OPINION Ordinarily, a federal prisoner challenging his conviction or sentence must do so on direct appeal or in a motion filed under 28 U.S.C. § 2255 in the district where he was convicted. Unthank v. Jett, 549 F.3d 534, 534-35 (7th Cir. 2008); Kramer v. Olson, 347 F.3d 214, 217 (7th

Cir. 2003). A prisoner in petitioner’s situation who has already filed a § 2255 motion also faces a second hurdle, allowing pursuit of relief under § 2241 only if he can satisfy the mandates of § 2255’s so-called “savings clause” under 28 U.S.C. § 2255(e). To invoke the savings clause, a prisoner must show three things: (1) he is relying on a new statutory-interpretation case, rather than a constitutional case; (2) he is relying on a retroactive decision that he could not have invoked in his first § 2255 motion; and (3) “[the] sentence enhancement [must] have been a grave enough error to be deemed a miscarriage of justice corrigible therefore in a habeas corpus proceeding.” Brown v. Caraway, 719 F.3d 583, 586 (7th Cir. 2013) (citations omitted)

(internal quotation marks omitted); see also Light v. Caraway, 761 F.3d 809, 812-13 (7th Cir. 2014); Hill v. Werlinger, 695 F.3d 644, 648 (7th Cir. 2012); United States v. Prevatte, 300 F.3d 792, 799-800 (7th Cir. 2002); In re Davenport, 147 F.3d 605, 610-11 (7th Cir. 1998). As this court has previously held in similar Rehaif-based claims, Van’s petition satisfies the first element, since Rehaif involved a statutory interpretation. There also remains a legitimate question as to whether Rehaif is retroactive. On the one hand, the Court of Appeals for the Eleventh Circuit concluded that Rehaif is not retroactive, and post-conviction relief under 28 U.S.C. § 2255 is not available. See In re Palacios, 931 F.3d 1314, 1315 (11th Cir. 2019) (holding that Rehaif did not announce a new rule of constitutional law, but rather clarified the requirements of 18 U.S.C. §§ 922(g), 924(a)(2)). On the other hand, no other court of appeals, including the Seventh Circuit, has reached any conclusion on this specific

question, and respondent has suggested in another case in this district court that claims under Rehaif should be brought under § 2241. See Boose v. Marske, No. 17-cv-303-jdp, 2019 WL 4393077, at *2 (W.D. Wis. Sept. 13, 2019). However, this uncertainty is of no moment. Van cannot show he suffered a miscarriage of justice since there is no reason to infer that the government could not have met its burden of proof, even after Rehaif. In Rehaif, the Supreme Court specifically held that: [I]n a prosecution under 18 U.S.C. § 922(g) and § 924(a)(2), the Government must prove both that the defendant knew he possessed a firearm and that he knew he belonged to the relevant category of persons barred from possessing a firearm. We express no view, however, about what precisely the Government must prove to establish a defendant’s knowledge of status in respect to other § 922(g) provisions not at issue here.

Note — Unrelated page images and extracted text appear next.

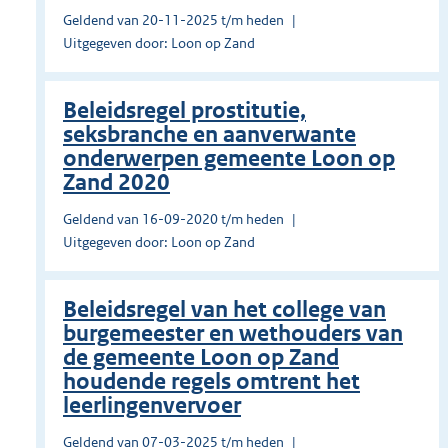
Geldend van 20-11-2025 t/m heden
Uitgegeven door: Loon op Zand
Beleidsregel prostitutie,
seksbranche en aanverwante
onderwerpen gemeente Loon op
Zand 2020
Geldend van 16-09-2020 t/m heden
Uitgegeven door: Loon op Zand
Beleidsregel van het college van
burgemeester en wethouders van
de gemeente Loon op Zand
houdende regels omtrent het
leerlingenvervoer
Geldend van 07-03-2025 t/m heden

139 S. Ct. at 2200. Applying that statutory interpretation to Van’s case, the government’s burden includes proving beyond a reasonable doubt that Van knew, at the time of the offense, he had “been convicted in any court of, a crime punishable by imprisonment for a term exceeding one year.” § 922(g)(1). Van does not contend that at the time charged, he was unaware of his felony status as defined by § 922(g)(1); instead, he argues that he was “unaware that he could be charged [with] a gun offense by the Federal Government” and he was “never told he could not possess firearms.” (Dkt. #1, at 4.) Yet even assuming both of Van’s assertions are true, that does not suggest that the government could not meet its burden of proof as to his knowledge that he had been convicted of a felony punishable by more than one year of confinement, which is all that is required under § 922(g)(1). Nor does the record before the district court begin to suggest that the government would have any difficulty proving this, given Van’s stipulation as to the felony charge and his clear knowledge of his prior convictions, for which he was sentenced to multiple years’ incarceration. In particular, at his sentencing before the District

of Minnesota, the court deemed Van subject to the 15-year enhancement under the Armed Career Criminal Act (“ACCA”), 18 U.S.C.